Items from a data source
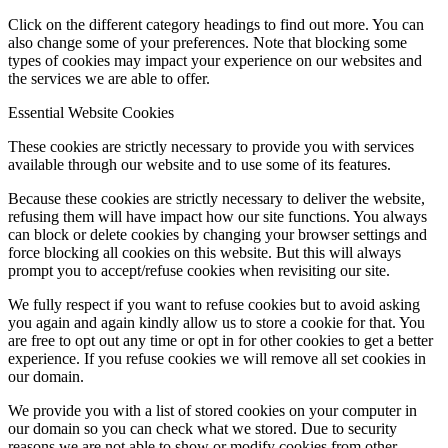
Click on the different category headings to find out more. You can
also change some of your preferences. Note that blocking some
types of cookies may impact your experience on our websites and
the services we are able to offer.
Essential Website Cookies
These cookies are strictly necessary to provide you with services
available through our website and to use some of its features.
Because these cookies are strictly necessary to deliver the website,
refusing them will have impact how our site functions. You always
can block or delete cookies by changing your browser settings and
force blocking all cookies on this website. But this will always
prompt you to accept/refuse cookies when revisiting our site.
We fully respect if you want to refuse cookies but to avoid asking
you again and again kindly allow us to store a cookie for that. You
are free to opt out any time or opt in for other cookies to get a better
experience. If you refuse cookies we will remove all set cookies in
our domain.
We provide you with a list of stored cookies on your computer in
our domain so you can check what we stored. Due to security
reasons we are not able to show or modify cookies from other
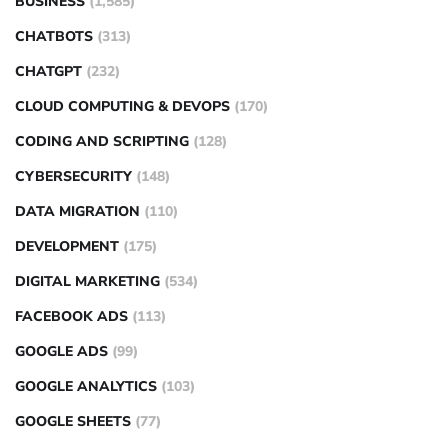
BUSINESS
(1,585)
CHATBOTS
(313)
CHATGPT
(232)
CLOUD COMPUTING & DEVOPS
(170)
CODING AND SCRIPTING
(128)
CYBERSECURITY
(148)
DATA MIGRATION
(110)
DEVELOPMENT
(175)
DIGITAL MARKETING
(534)
FACEBOOK ADS
(113)
GOOGLE ADS
(99)
GOOGLE ANALYTICS
(103)
GOOGLE SHEETS
(77)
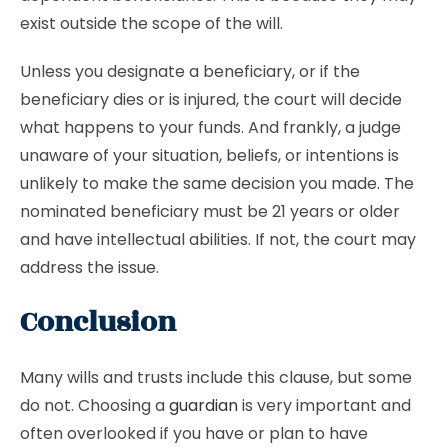
exist outside the scope of the will.
Unless you designate a beneficiary, or if the
beneficiary dies or is injured, the court will decide
what happens to your funds. And frankly, a judge
unaware of your situation, beliefs, or intentions is
unlikely to make the same decision you made. The
nominated beneficiary must be 21 years or older
and have intellectual abilities. If not, the court may
address the issue.
Conclusion
Many wills and trusts include this clause, but some
do not. Choosing a
guardian
is very important and
often overlooked if you have or plan to have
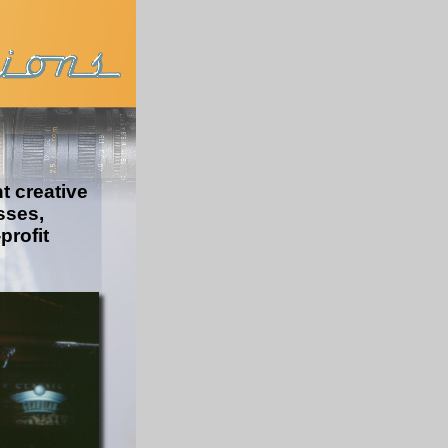
 creative
sses,
-
profit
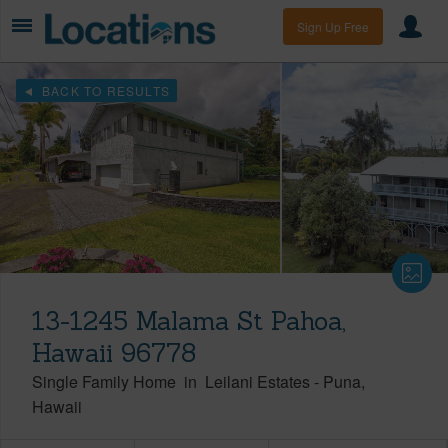
Sign Up Free
BACK TO RESULTS
13-1245 Malama St Pahoa,
Hawaii 96778
Single Family Home
in
Leilani Estates
-
Puna
Hawaii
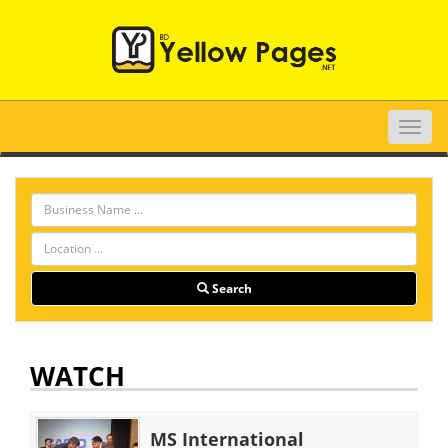
Toggle
naviga
Search
WATCH
MS International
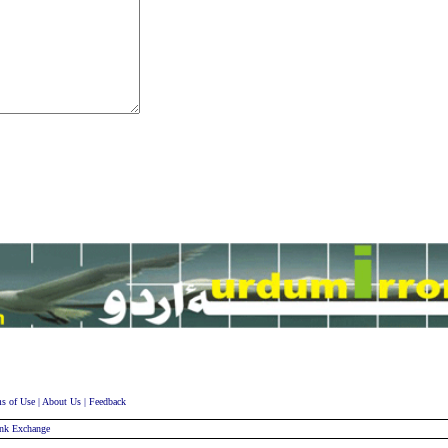
s of Use
|
About Us
|
Feedback
nk Exchange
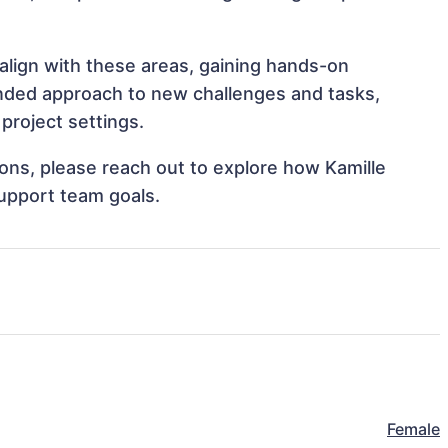
 align with these areas, gaining hands-on
nded approach to new challenges and tasks,
project settings.
tions, please reach out to explore how Kamille
support team goals.
Female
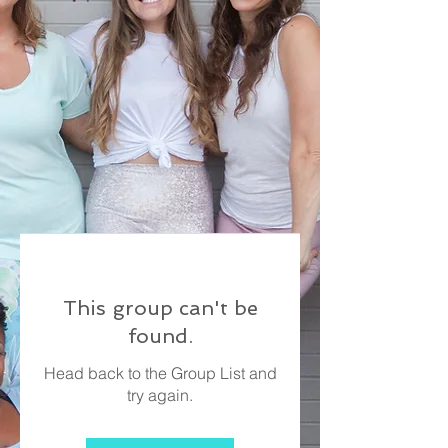
This group can't be
found.
Head back to the Group List and
try again.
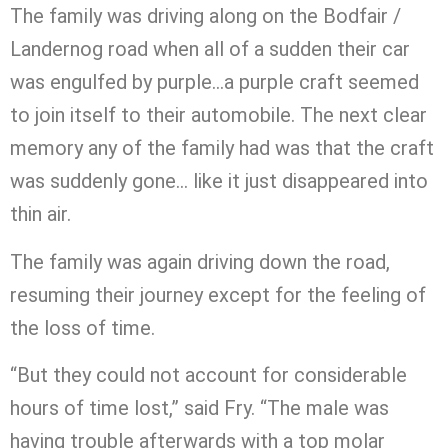
The family was driving along on the Bodfair /
Landernog road when all of a sudden their car
was engulfed by purple…a purple craft seemed
to join itself to their automobile. The next clear
memory any of the family had was that the craft
was suddenly gone… like it just disappeared into
thin air.
The family was again driving down the road,
resuming their journey except for the feeling of
the loss of time.
“But they could not account for considerable
hours of time lost,” said Fry. “The male was
having trouble afterwards with a top molar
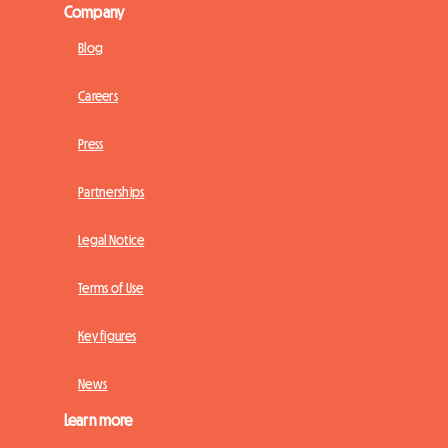
Company
Blog
Careers
Press
Partnerships
Legal Notice
Terms of Use
Key figures
News
Learn more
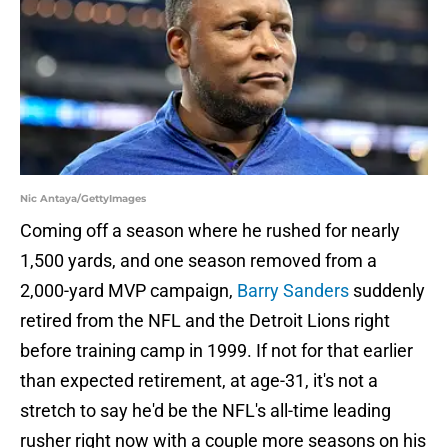
Nic Antaya/GettyImages
Coming off a season where he rushed for nearly
1,500 yards, and one season removed from a
2,000-yard MVP campaign,
Barry Sanders
suddenly
retired from the NFL and the Detroit Lions right
before training camp in 1999. If not for that earlier
than expected retirement, at age-31, it's not a
stretch to say he'd be the NFL's all-time leading
rusher right now with a couple more seasons on his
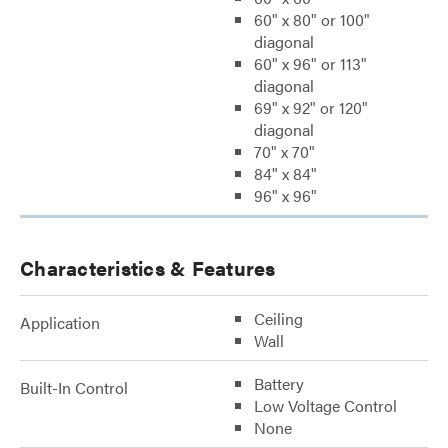
60" x 80" or 100"
diagonal
60" x 96" or 113"
diagonal
69" x 92" or 120"
diagonal
70" x 70"
84" x 84"
96" x 96"
Characteristics & Features
Ceiling
Application
Wall
Battery
Built-In Control
Low Voltage Control
None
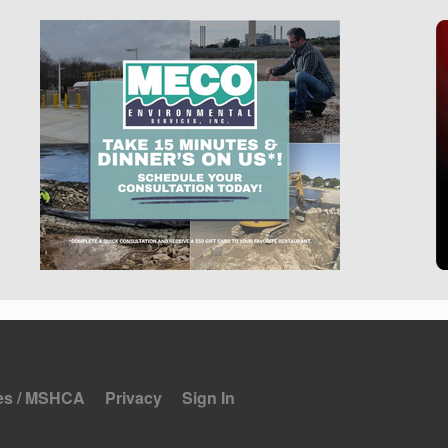
es / MSHCA
Privacy
Sign In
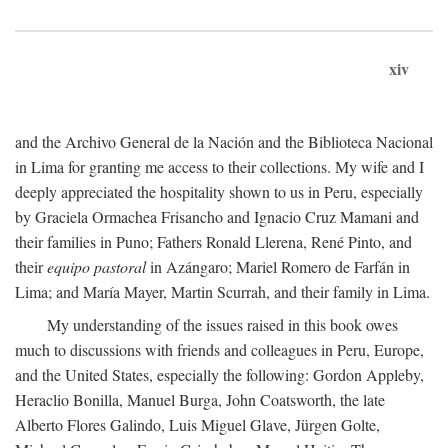
xiv
and the Archivo General de la Nación and the Biblioteca Nacional
in Lima for granting me access to their collections. My wife and I
deeply appreciated the hospitality shown to us in Peru, especially
by Graciela Ormachea Frisancho and Ignacio Cruz Mamani and
their families in Puno; Fathers Ronald Llerena, René Pinto, and
their
equipo pastoral
in Azángaro; Mariel Romero de Farfán in
Lima; and María Mayer, Martin Scurrah, and their family in Lima.
My understanding of the issues raised in this book owes
much to discussions with friends and colleagues in Peru, Europe,
and the United States, especially the following: Gordon Appleby,
Heraclio Bonilla, Manuel Burga, John Coatsworth, the late
Alberto Flores Galindo, Luis Miguel Glave, Jürgen Golte,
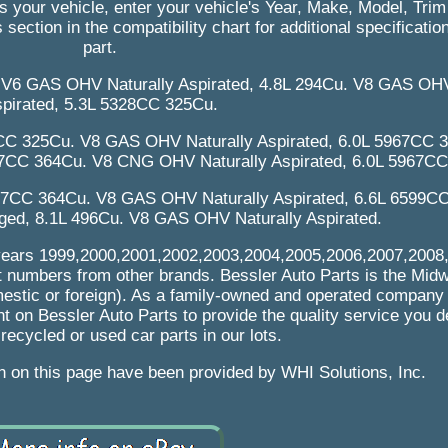
its your vehicle, enter your vehicle's Year, Make, Model, Tri
 section in the compatibility chart for additional specificatio
part.
. V6 GAS OHV Naturally Aspirated, 4.8L 294Cu. V8 GAS OHV
pirated, 5.3L 5328CC 325Cu.
CC 325Cu. V8 GAS OHV Naturally Aspirated, 6.0L 5967CC 3
67CC 364Cu. V8 CNG OHV Naturally Aspirated, 6.0L 5967C
967CC 364Cu. V8 GAS OHV Naturally Aspirated, 6.6L 6599C
ed, 8.1L 496Cu. V8 GAS OHV Naturally Aspirated.
ng years 1999,2000,2001,2002,2003,2004,2005,2006,2007,2008
rt numbers from other brands. Bessler Auto Parts is the Mid
mestic or foreign). As a family-owned and operated company 
t on Bessler Auto Parts to provide the quality service you 
 recycled or used car parts in our lots.
on on this page have been provided by WHI Solutions, Inc.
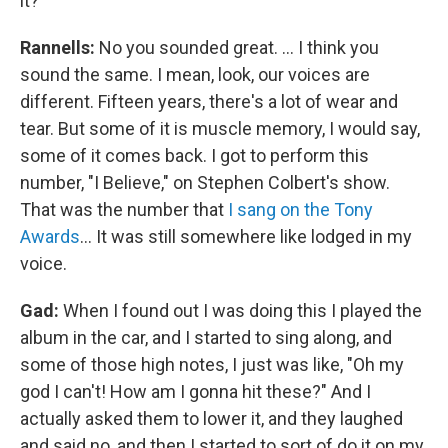
it?
Rannells:
No you sounded great. … I think you
sound the same. I mean, look, our voices are
different. Fifteen years, there's a lot of wear and
tear. But some of it is muscle memory, I would say,
some of it comes back. I got to perform this
number, "I Believe," on Stephen Colbert's show.
That was the number that
I sang on the Tony
Awards
… It was still somewhere like lodged in my
voice.
Gad:
When I found out I was doing this I played the
album in the car, and I started to sing along, and
some of those high notes, I just was like, "Oh my
god I can't! How am I gonna hit these?" And I
actually asked them to lower it, and they laughed
and said no, and then I started to sort of do it on my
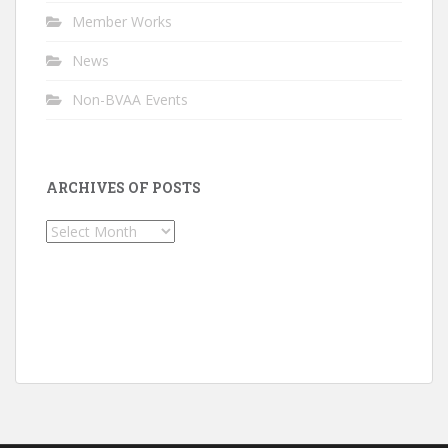
Member Works
News
Non-BVAA Events
ARCHIVES OF POSTS
Archives
of
Posts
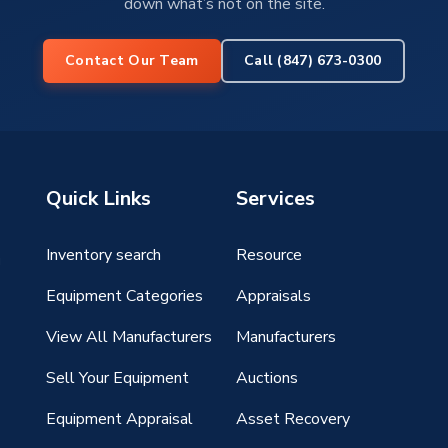
down what’s not on the site.
Contact Our Team
Call (847) 673-0300
Quick Links
Services
Inventory search
Resource
g
Equipment Categories
Appraisals
View All Manufacturers
Manufacturers
Sell Your Equipment
Auctions
Equipment Appraisal
Asset Recovery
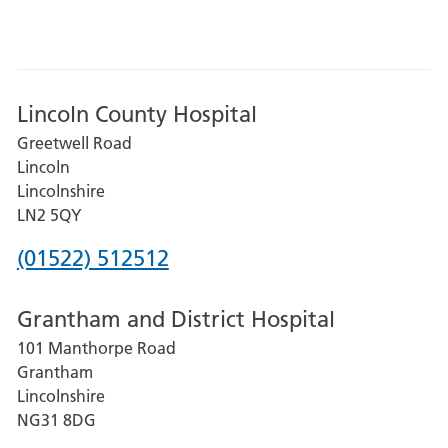
Lincoln County Hospital
Greetwell Road
Lincoln
Lincolnshire
LN2 5QY
Phone
(01522) 512512
number
Grantham and District Hospital
for
101 Manthorpe Road
Lincoln
Grantham
County
Lincolnshire
Hospital
NG31 8DG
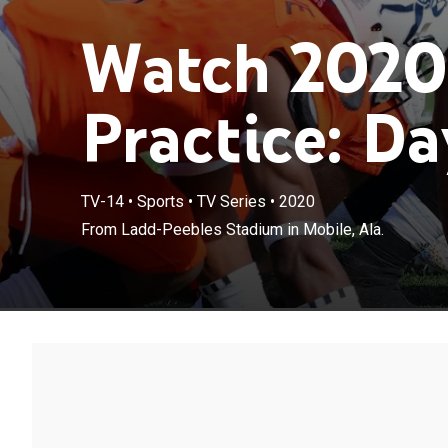
Watch 2020
Practice: Da
TV-14
•
Sports
•
TV Series
•
2020
From Ladd-Peebles Stadium in Mobile, Ala.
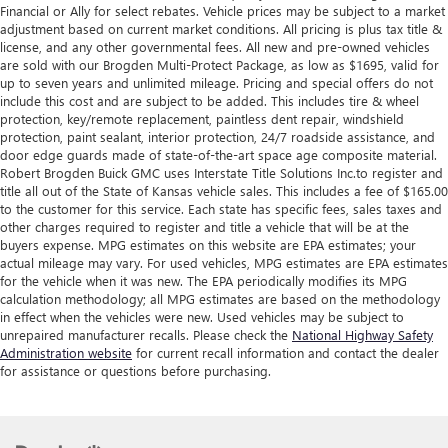
Financial or Ally for select rebates. Vehicle prices may be subject to a market
adjustment based on current market conditions. All pricing is plus tax title &
license, and any other governmental fees. All new and pre-owned vehicles
are sold with our Brogden Multi-Protect Package, as low as $1695, valid for
up to seven years and unlimited mileage. Pricing and special offers do not
include this cost and are subject to be added. This includes tire & wheel
protection, key/remote replacement, paintless dent repair, windshield
protection, paint sealant, interior protection, 24/7 roadside assistance, and
door edge guards made of state-of-the-art space age composite material.
Robert Brogden Buick GMC uses Interstate Title Solutions Inc.to register and
title all out of the State of Kansas vehicle sales. This includes a fee of $165.00
to the customer for this service. Each state has specific fees, sales taxes and
other charges required to register and title a vehicle that will be at the
buyers expense. MPG estimates on this website are EPA estimates; your
actual mileage may vary. For used vehicles, MPG estimates are EPA estimates
for the vehicle when it was new. The EPA periodically modifies its MPG
calculation methodology; all MPG estimates are based on the methodology
in effect when the vehicles were new. Used vehicles may be subject to
unrepaired manufacturer recalls. Please check the
National Highway Safety
Administration website
for current recall information and contact the dealer
for assistance or questions before purchasing.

*Task directions*
Please copy the data shown above word for word, omitting the pictures.

*Written answer*
Click on the different category headings to find out more. You can
also change some of your preferences. Note that blocking some
types of cookies may impact your experience on our websites and
the services we are able to offer.
Essential Website Cookies
These cookies are strictly necessary to provide you with services
available through our website and to use some of its features.
Because these cookies are strictly necessary to deliver the website,
refusing them will have impact how our site functions. You always
can block or delete cookies by changing your browser settings and
force blocking all cookies on this website. But this will always
prompt you to accept/refuse cookies when revisiting our site.
We fully respect if you want to refuse cookies but to avoid asking
you again and again kindly allow us to store a cookie for that. You
are free to opt out any time or opt in for other cookies to get a better
experience. If you refuse cookies we will remove all set cookies in
our domain.
We provide you with a list of stored cookies on your computer in
our domain so you can check what we stored. Due to security
reasons we are not able to show or modify cookies from other
BUSINESS
(1,585)
CHATBOTS
(313)
CHATGPT
(232)
CLOUD COMPUTING & DEVOPS
(170)
CODING AND SCRIPTING
(128)
CYBERSECURITY
(148)
DATA MIGRATION
(110)
DEVELOPMENT
(175)
DIGITAL MARKETING
(534)
FACEBOOK ADS
(113)
GOOGLE ADS
(99)
GOOGLE ANALYTICS
(103)
GOOGLE SHEETS
(77)
exist outside the scope of the will.
Unless you designate a beneficiary, or if the
beneficiary dies or is injured, the court will decide
what happens to your funds. And frankly, a judge
unaware of your situation, beliefs, or intentions is
unlikely to make the same decision you made. The
nominated beneficiary must be 21 years or older
and have intellectual abilities. If not, the court may
address the issue.
Conclusion
Many wills and trusts include this clause, but some
do not. Choosing a
guardian
is very important and
often overlooked if you have or plan to have
 creative
sses,
-
profit
Sign Up Free
BACK TO RESULTS
13-1245 Malama St Pahoa,
Hawaii 96778
Single Family Home
in
Leilani Estates
-
Puna
Hawaii
Toggle
naviga
Search
WATCH
MS International
s of Use
|
About Us
|
Feedback
nk Exchange
 align with these areas, gaining hands-on
nded approach to new challenges and tasks,
project settings.
tions, please reach out to explore how Kamille
support team goals.
Female
This group can't be
found.
Head back to the Group List and
try again.
The family was driving along on the Bodfair /
Landernog road when all of a sudden their car
was engulfed by purple…a purple craft seemed
to join itself to their automobile. The next clear
memory any of the family had was that the craft
was suddenly gone… like it just disappeared into
thin air.
The family was again driving down the road,
resuming their journey except for the feeling of
the loss of time.
“But they could not account for considerable
hours of time lost,” said Fry. “The male was
having trouble afterwards with a top molar
Company
Blog
Careers
Press
Partnerships
Legal Notice
Terms of Use
Key figures
News
Learn more
Nic Antaya/GettyImages
Coming off a season where he rushed for nearly
1,500 yards, and one season removed from a
2,000-yard MVP campaign,
Barry Sanders
suddenly
retired from the NFL and the Detroit Lions right
before training camp in 1999. If not for that earlier
than expected retirement, at age-31, it's not a
stretch to say he'd be the NFL's all-time leading
rusher right now with a couple more seasons on his
60" x 80" or 100"
diagonal
60" x 96" or 113"
diagonal
69" x 92" or 120"
diagonal
70" x 70"
84" x 84"
96" x 96"
Characteristics & Features
Ceiling
Application
Wall
Battery
Built-In Control
Low Voltage Control
None
es / MSHCA
Privacy
Sign In
xiv
and the Archivo General de la Nación and the Biblioteca Nacional
in Lima for granting me access to their collections. My wife and I
deeply appreciated the hospitality shown to us in Peru, especially
by Graciela Ormachea Frisancho and Ignacio Cruz Mamani and
their families in Puno; Fathers Ronald Llerena, René Pinto, and
their
equipo pastoral
in Azángaro; Mariel Romero de Farfán in
Lima; and María Mayer, Martin Scurrah, and their family in Lima.
My understanding of the issues raised in this book owes
much to discussions with friends and colleagues in Peru, Europe,
and the United States, especially the following: Gordon Appleby,
Heraclio Bonilla, Manuel Burga, John Coatsworth, the late
Alberto Flores Galindo, Luis Miguel Glave, Jürgen Golte,
its your vehicle, enter your vehicle's Year, Make, Model, Tri
 section in the compatibility chart for additional specificatio
part.
. V6 GAS OHV Naturally Aspirated, 4.8L 294Cu. V8 GAS OHV
pirated, 5.3L 5328CC 325Cu.
CC 325Cu. V8 GAS OHV Naturally Aspirated, 6.0L 5967CC 3
67CC 364Cu. V8 CNG OHV Naturally Aspirated, 6.0L 5967C
967CC 364Cu. V8 GAS OHV Naturally Aspirated, 6.6L 6599C
ed, 8.1L 496Cu. V8 GAS OHV Naturally Aspirated.
ng years 1999,2000,2001,2002,2003,2004,2005,2006,2007,2008
rt numbers from other brands. Bessler Auto Parts is the Mid
mestic or foreign). As a family-owned and operated company 
t on Bessler Auto Parts to provide the quality service you 
 recycled or used car parts in our lots.
on on this page have been provided by WHI Solutions, Inc.
it?
Rannells:
No you sounded great. … I think you
sound the same. I mean, look, our voices are
different. Fifteen years, there's a lot of wear and
tear. But some of it is muscle memory, I would say,
some of it comes back. I got to perform this
number, "I Believe," on Stephen Colbert's show.
That was the number that
I sang on the Tony
Awards
… It was still somewhere like lodged in my
voice.
Gad:
When I found out I was doing this I played the
album in the car, and I started to sing along, and
some of those high notes, I just was like, "Oh my
god I can't! How am I gonna hit these?" And I
actually asked them to lower it, and they laughed
and said no, and then I started to sort of do it on my
Member Works
News
Non-BVAA Events
ARCHIVES OF POSTS
Archives
of
Posts
down what’s not on the site.
Contact Our Team
Call (847) 673-0300
Quick Links
Services
Inventory search
Resource
g
Equipment Categories
Appraisals
View All Manufacturers
Manufacturers
Sell Your Equipment
Auctions
Equipment Appraisal
Asset Recovery
Lincoln County Hospital
Greetwell Road
Lincoln
Lincolnshire
LN2 5QY
Phone
(01522) 512512
number
Grantham and District Hospital
for
101 Manthorpe Road
Lincoln
Grantham
County
Lincolnshire
Hospital
NG31 8DG
Watch 2020
Practice: Da
TV-14
•
Sports
•
TV Series
•
2020
From Ladd-Peebles Stadium in Mobile, Ala.
Financial or Ally for select rebates. Vehicle prices may be subject to a market
adjustment based on current market conditions. All pricing is plus tax title &
license, and any other governmental fees. All new and pre-owned vehicles
are sold with our Brogden Multi-Protect Package, as low as $1695, valid for
up to seven years and unlimited mileage. Pricing and special offers do not
include this cost and are subject to be added. This includes tire & wheel
protection, key/remote replacement, paintless dent repair, windshield
protection, paint sealant, interior protection, 24/7 roadside assistance, and
door edge guards made of state-of-the-art space age composite material.
Robert Brogden Buick GMC uses Interstate Title Solutions Inc.to register and
title all out of the State of Kansas vehicle sales. This includes a fee of $165.00
to the customer for this service. Each state has specific fees, sales taxes and
other charges required to register and title a vehicle that will be at the
buyers expense. MPG estimates on this website are EPA estimates; your
actual mileage may vary. For used vehicles, MPG estimates are EPA estimates
for the vehicle when it was new. The EPA periodically modifies its MPG
calculation methodology; all MPG estimates are based on the methodology
in effect when the vehicles were new. Used vehicles may be subject to
unrepaired manufacturer recalls. Please check the
National Highway Safety
Administration website
for current recall information and contact the dealer
for assistance or questions before purchasing.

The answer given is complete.